If you're asking about all languages then I don't think it's reasonable to talk about "the & operator". The token & could have all sorts of meanings in different languages, operator and otherwise.
For example in C alone there are two distinct & operators (unary address-of and binary bitwise-and). Unary & in C and related languages is the only example I can immediately think of, of a use I've encountered that meets your criteria.
However, C++ adds operator overloading so that they can mean anything you like for user-defined classes, and in addition the & character has meaning in type declarations. In C++0x the && token has meaning in type declarations too.
A language along the lines of APL or J could "reasonably" use an & operator to mean pretty much anything, since there is no expectation that code in those languages bears any resemblance at all to C-like languages. Not sure if either of those two does in fact use either & or &&.
What meanings it's "reasonable" for a binary & operator overload to have in C++ is a matter of taste - normally it would be something that's analogous to bitwise & in some way, because the values represented by your class can be considered as a sequence of bits in some way. Doesn't have to be, though, as long as it's something that makes sense in the domain. Normally it's fairly "unreasonable" to use an & overload just because & happens to be unused. But if your class represents something fairly abstruse in mathematics and you need a third binary operator after + and *, I suppose you'd start looking around. If what you want is something with even lower precedence than +, binary & is a candidate. I can't for the moment think of any structures in abstract algebra that want such a thing, but that doesn't mean there aren't any.
Overloading operator&& in C++ is moderately antisocial, since the un-overloaded version of the operator short-circuits and overloaded versions don't. C++ programmers are used to writing expressions like if (p && *p != 0), so by overloading operator&& you're in effect messing with a control structure.
Overloading unary operator& in C++ is extremely antisocial. It stops people taking pointers to your objects. IIRC there are some awkward cases where common implementations of standard templates require of their template parameters that unary operator& results in a pointer (or at least a very pointer-like thing). This is not documented in the requirements for the argument, but is either almost or completely unavoidable when the library-writer comes to implement the template. So the overload would place restrictions on the use of the class that can't be deduced from the standard, and there'd better be a very good reason for that.
[Edit: what I didn't know when I wrote this, but do know now, is that template-writers could work around the need to use unary operator& with template parameters where the standard doesn't specify what & does for that type (i.e. all of them).
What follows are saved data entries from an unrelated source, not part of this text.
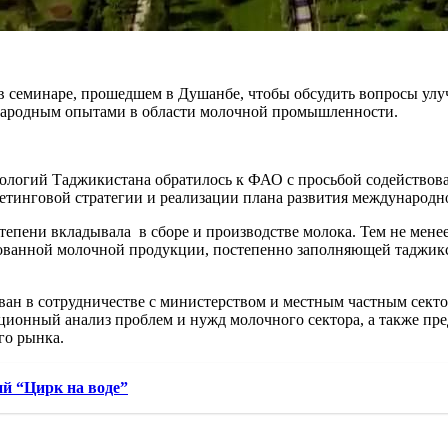
 семинаре, прошедшем в Душанбе, чтобы обсудить вопросы улу
народным опытами в области молочной промышленности.
логий Таджикистана обратилось к ФАО с просьбой содействова
етинговой стратегии и реализации плана развития международн
тепени вкладывала в сборе и производстве молока. Тем не мене
ованной молочной продукции, постепенно заполняющей таджикс
зован в сотрудничестве с министерством и местным частным сек
ационный анализ проблем и нужд молочного сектора, а также 
го рынка.
й “Цирк на воде”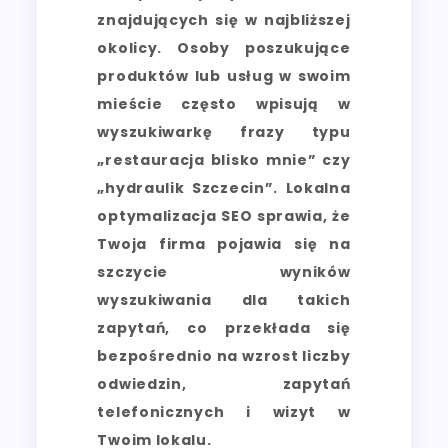
znajdujących się w najbliższej
okolicy. Osoby poszukujące
produktów lub usług w swoim
mieście często wpisują w
wyszukiwarkę frazy typu
„restauracja blisko mnie” czy
„hydraulik Szczecin”. Lokalna
optymalizacja SEO sprawia, że
Twoja firma pojawia się na
szczycie wyników
wyszukiwania dla takich
zapytań, co przekłada się
bezpośrednio na wzrost liczby
odwiedzin, zapytań
telefonicznych i wizyt w
Twoim lokalu.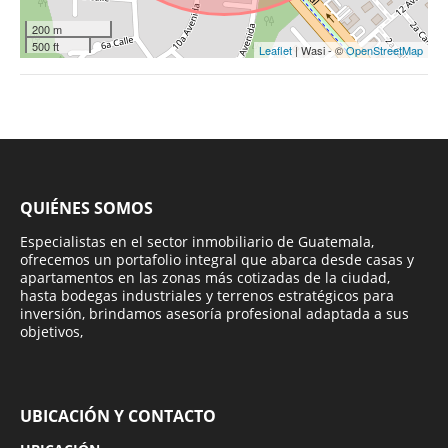
200 m
500 ft
Leaflet
| Wasi - ©
OpenStreetMap
QUIÉNES SOMOS
Especialistas en el sector inmobiliario de Guatemala,
ofrecemos un portafolio integral que abarca desde casas y
apartamentos en las zonas más cotizadas de la ciudad,
hasta bodegas industriales y terrenos estratégicos para
inversión, brindamos asesoría profesional adaptada a sus
objetivos,
UBICACIÓN Y CONTACTO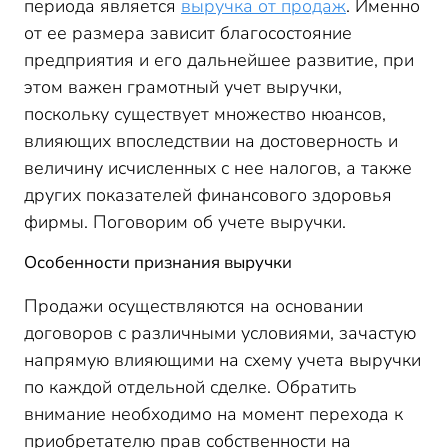
периода является
выручка от продаж
. Именно
от ее размера зависит благосостояние
предприятия и его дальнейшее развитие, при
этом важен грамотный учет выручки,
поскольку существует множество нюансов,
влияющих впоследствии на достоверность и
величину исчисленных с нее налогов, а также
других показателей финансового здоровья
фирмы. Поговорим об учете выручки.
Особенности признания выручки
Продажи осуществляются на основании
договоров с различными условиями, зачастую
напрямую влияющими на схему учета выручки
по каждой отдельной сделке. Обратить
внимание необходимо на момент перехода к
приобретателю прав собственности на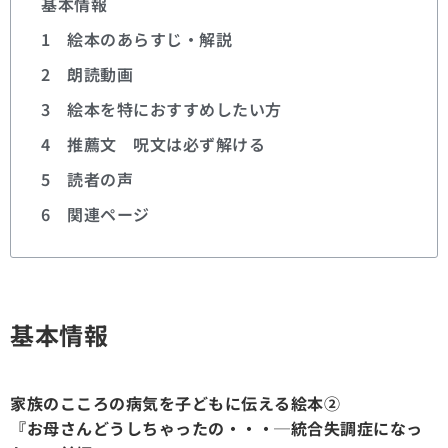
基本情報
1 絵本のあらすじ・解説
2 朗読動画
3 絵本を特におすすめしたい方
4 推薦文 呪文は必ず解ける
5 読者の声
6 関連ページ
基本情報
家族のこころの病気を子どもに伝える絵本②
『お母さんどうしちゃったの・・・─統合失調症になっ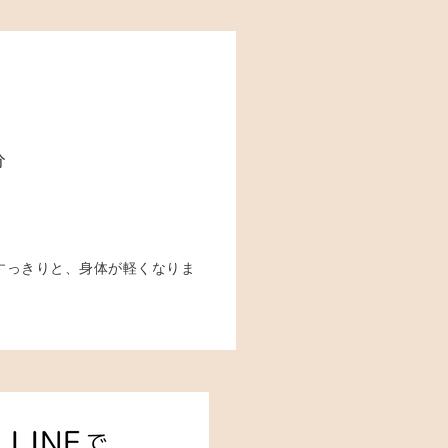
分
すっきりと、身体が軽くなりま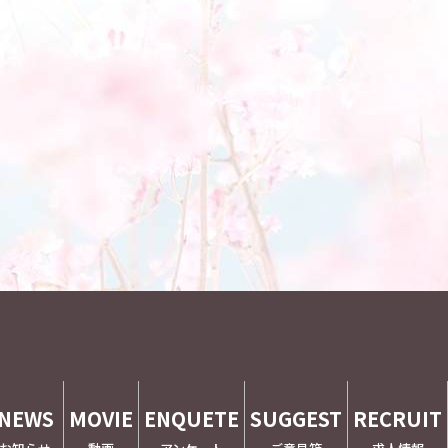
NEWS
MOVIE
ENQUETE
SUGGEST
RECRUIT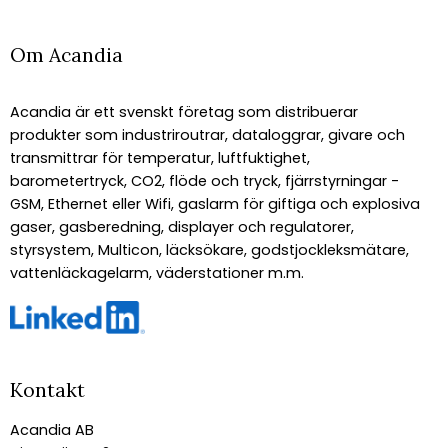
Om Acandia
Acandia är ett svenskt företag som distribuerar
produkter som industriroutrar, dataloggrar, givare och
transmittrar för temperatur, luftfuktighet,
barometertryck, CO2, flöde och tryck, fjärrstyrningar -
GSM, Ethernet eller Wifi, gaslarm för giftiga och explosiva
gaser, gasberedning, displayer och regulatorer,
styrsystem, Multicon, läcksökare, godstjockleksmätare,
vattenläckagelarm, väderstationer m.m.
Kontakt
Acandia AB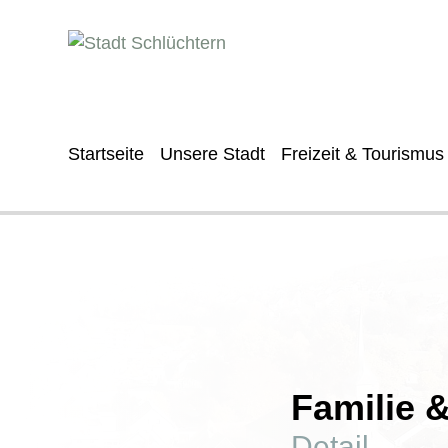
Startseite
Unsere Stadt
Freizeit & Tourismus
Familie 
Detail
You can do what boost::addressof does, which is:
reinterpret_cast<Foo*>(&reinterpret_cast<char&>(foo))
The standard doesn't require much of reinterpet_cast, but since we're talking about standard templates they know exactly what it does in the implementation, and anyway it's legal to reinterpret an object as chars. I think this is guaranteed to work - but if not the implementation can ensure that it does work if necessary to write fully conforming standard templates.
But, if your implementation doesn't go to these lengths to avoid calling an overloaded operator&, the original problem remains.]